PROBLEM REQUIREMENTS – All lines with the word "coffret" are to be found and copied from the listing.

DATA LISTING –
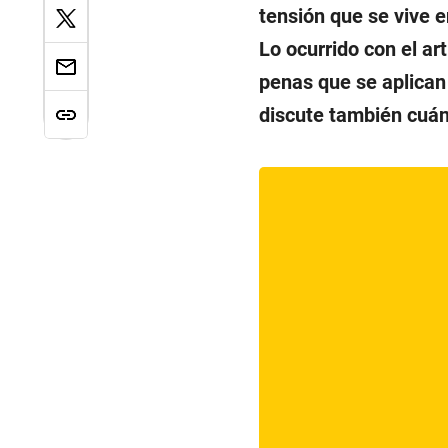
tensión que se vive
Lo ocurrido con el ar
penas que se aplican 
discute también cuándo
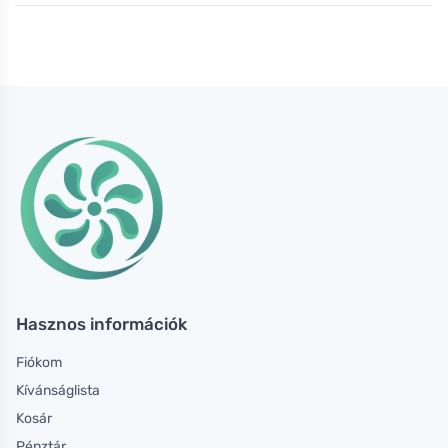
Hasznos információk
Fiókom
Kívánságlista
Kosár
Pénztár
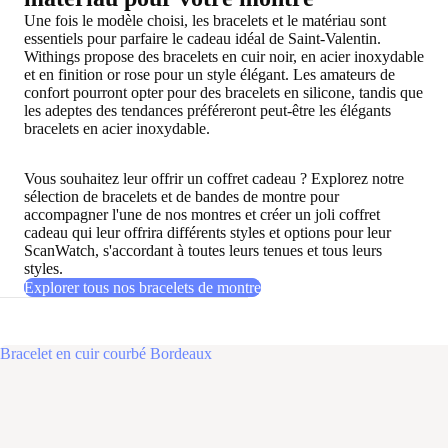
Une fois le modèle choisi, les bracelets et le matériau sont
essentiels pour parfaire le cadeau idéal de Saint-Valentin.
Withings propose des bracelets en cuir noir, en acier inoxydable
et en finition or rose pour un style élégant. Les amateurs de
confort pourront opter pour des bracelets en silicone, tandis que
les adeptes des tendances préféreront peut-être les élégants
bracelets en acier inoxydable.
Vous souhaitez leur offrir un coffret cadeau ? Explorez notre
sélection de bracelets et de bandes de montre pour
accompagner l'une de nos montres et créer un joli coffret
cadeau qui leur offrira différents styles et options pour leur
ScanWatch, s'accordant à toutes leurs tenues et tous leurs
styles.
Explorer tous nos bracelets de montre
Bracelet en cuir courbé Bordeaux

EXERCISE RESULT –
Vous souhaitez leur offrir un coffret cadeau ? Explorez notre
accompagner l'une de nos montres et créer un joli coffret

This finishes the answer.